Is the notion of indefinite integrals really necessary in analysis? (Walter Rudin "Principles of Mathematical Analysis 3rd Edition") I am reading "Principles of Mathematical Analysis 3rd Edition" by Walter Rudin.
The author didn't write the notion of indefinite integrals in this book at all.
This book is very famous and has influence in analysis.
Is the notion of indefinite integrals really necessary in analysis?
 A: There is a solitary entry in the index for "indefinite integral" in Walter Rudin's more advanced text (i.e., not the baby one) Real and Complex Analysis.
I quote:

"If $f\in L^1(\mathbb R^k)$ and $$\mu(E) = \int_E f(x)\,dx$$ it is
reasonable to call $\mu$ the indefinite integral of $f$."

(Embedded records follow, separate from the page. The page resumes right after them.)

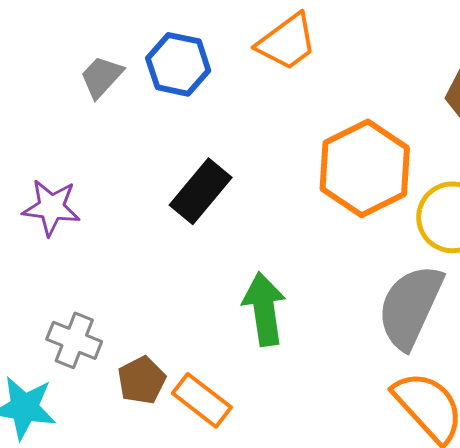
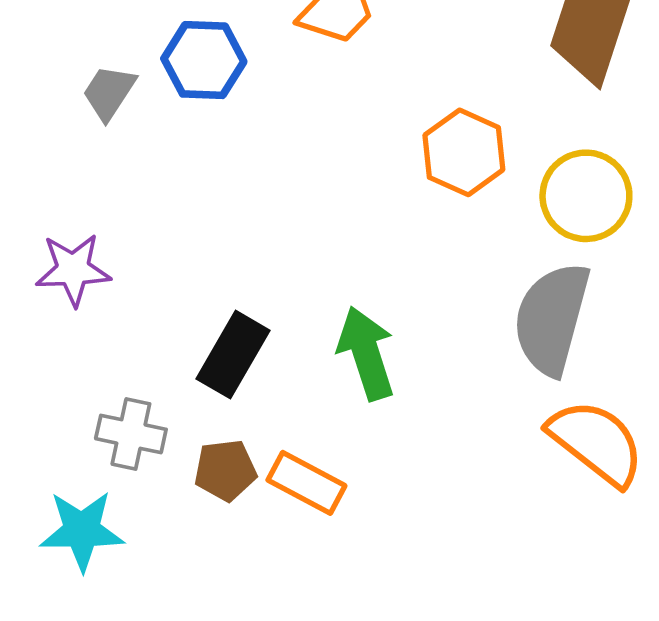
orange hexagon: (365, 168) -> (464, 152), size x0.7
black rectangle: (201, 191) -> (233, 355), moved
brown pentagon: (142, 380) -> (225, 470), turned 30

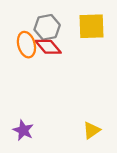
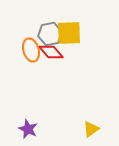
yellow square: (92, 26) -> (69, 33), moved

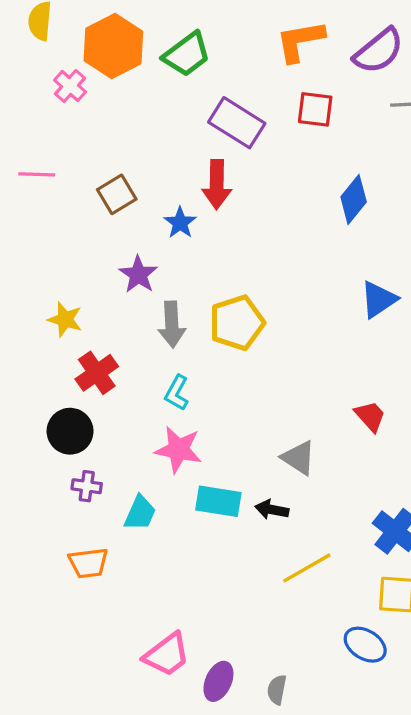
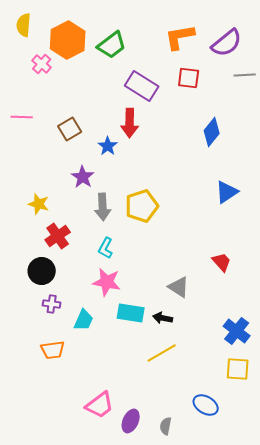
yellow line: (307, 568) -> (162, 353), moved
blue ellipse: (365, 645) -> (206, 405), moved

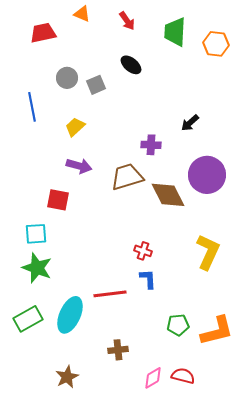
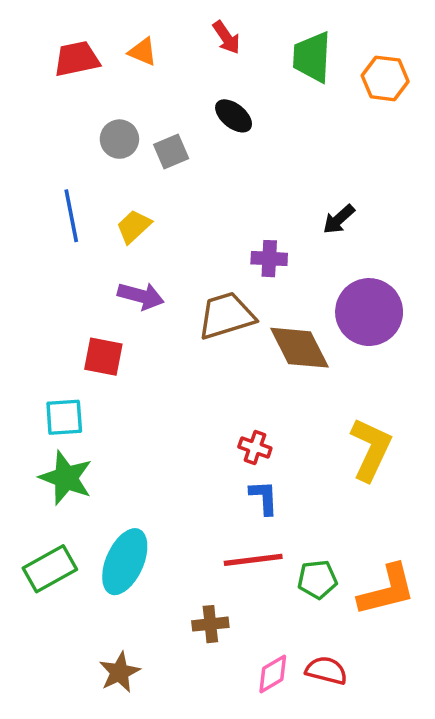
orange triangle: (82, 14) -> (143, 52), moved
blue line: (32, 107) -> (71, 216), moved
red line: (110, 294) -> (253, 560), moved

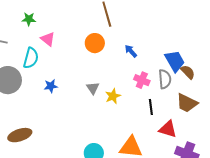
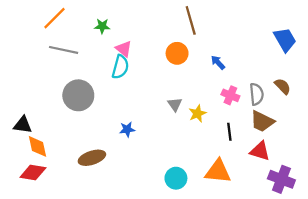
cyan semicircle: (31, 58) -> (120, 67), moved
blue trapezoid: (175, 61) -> (285, 40), moved
blue star: (51, 86) -> (127, 129), moved
brown trapezoid: (187, 103) -> (262, 121), moved
black line: (151, 107) -> (229, 132), moved

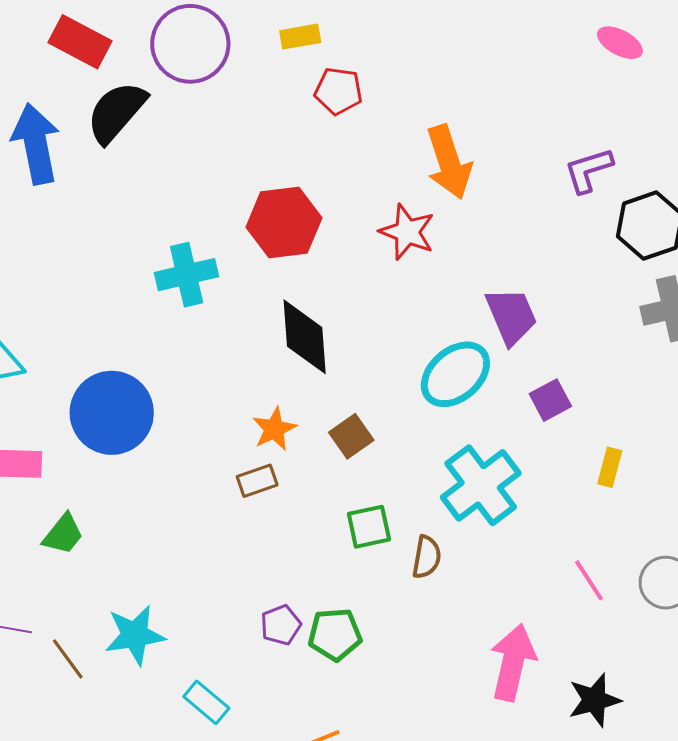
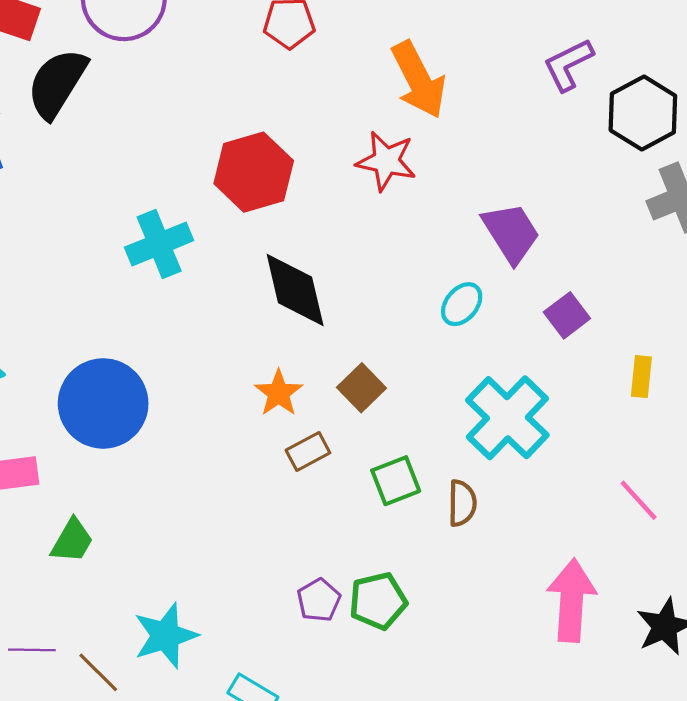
cyan ellipse: (455, 374) -> (462, 304), size x0.6
brown rectangle: (257, 481) -> (308, 452), moved

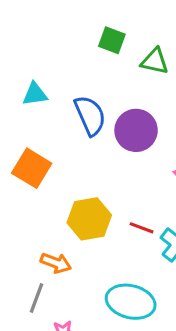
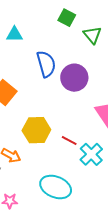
green triangle: (155, 61) -> (92, 35), turned 30
cyan triangle: (35, 94) -> (14, 34), moved

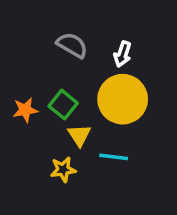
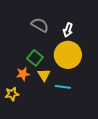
orange star: (25, 110) -> (23, 74), moved
yellow star: (63, 169) -> (12, 94), moved

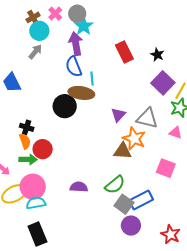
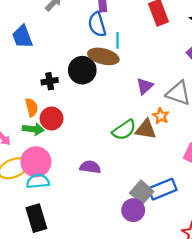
black cross: (27, 127) -> (50, 81), moved, turned -32
orange star: (134, 139) -> (161, 116), size x0.6
green semicircle: (115, 185) -> (124, 130), moved
purple circle: (131, 226) -> (133, 210), moved

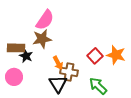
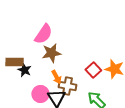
brown star: (42, 39) -> (51, 53), moved
pink circle: (14, 77) -> (40, 94), moved

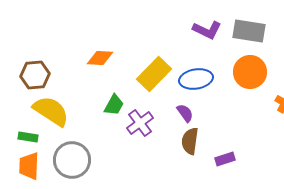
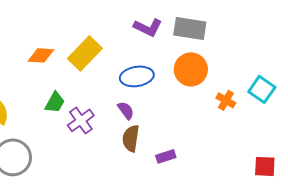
yellow rectangle: (154, 74) -> (85, 53), moved

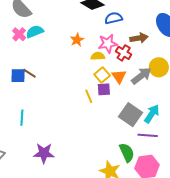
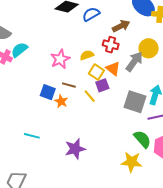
orange star: (77, 40) -> (61, 101), moved
pink star: (108, 43) -> (60, 59), moved
brown line: (29, 73) -> (69, 85), moved
blue square: (18, 76) -> (48, 92), moved, turned 35
cyan line: (22, 118) -> (32, 136), turned -63
purple star: (44, 153) -> (75, 149), moved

That is the usage I have always followed.  In the same spirit I would write
$$F(x) = \int_a^x f(t)\,dt$$
for a Lebesgue integrable function $f:[a,b]\to\mathbb R$ and say that $F$ is an indefinite integral for $f$.   That allows you to declare that a function $F$ is  an indefinite integral in the Lebesgue sense if and only if it is absolutely continuous.  Or a function $F$ is  an indefinite integral in the Lebesgue sense of a bounded function if and only if it is Lipschitz. (You can even ask for necessary and sufficient conditions for a function to an indefinite integral in the Riemann sense, but that is rather trickier.)
I presume you are thinking instead of a definition that one dimly recalls from those months in a calculus class when hormones and social pressures interfered with comprehension:

Definition.   Suppose that $f:(a,b)\to \mathbb R$ has the property that there exists a function $F:(a,b)\to\mathbb R$ such that
$F'(x)=f(x)$ for all $a<x<b$.  Then $F$ is called a primitive [or
antiderivative] for $f$ on that open interval and the expression
$$\int f(x)\,dx =F(x) + C$$ is called an indefinite integral with
the understanding that $C$ is an arbitrary constant.

Do we need that definition in analysis? Really?  It is a good idea, however, to remember it.  You may well end up tutoring or TAing or even (horror) lecturing to a large, noisy class of freshman students on the subject of "the calculus."
For the purposes of analysis "indefinite integral" in that sense is not a useful terminology.  Just say $f$ is a derivative, $F$ is a primitive for $f$.  I don't recall any advanced discussions of derivatives reverting to the terms from the calculus.  In Andy Bruckner's large monograph "Differentiation of Real Functions" there is no index but I would wager (a small amount) that the phrase "indefinite integral" does not appear in the calculus sense.

POSTSCRIPT.  While I have reproduced the calculus definition for indefinite integral I should comment that the real situation is that calculus students only vaguely understand it anyway.  One sees everywhere in online groups the statement:  $\int\frac1x\,dx = \ln|x|+ C$.  This makes sense on $(0,\infty)$ and on $(-\infty,0)$ according to the definition.  It makes no sense on $(-\infty,0)\cup(0,\infty)$ since one arbitrary constant does not suffice and the definition applies only to a single open interval in any case.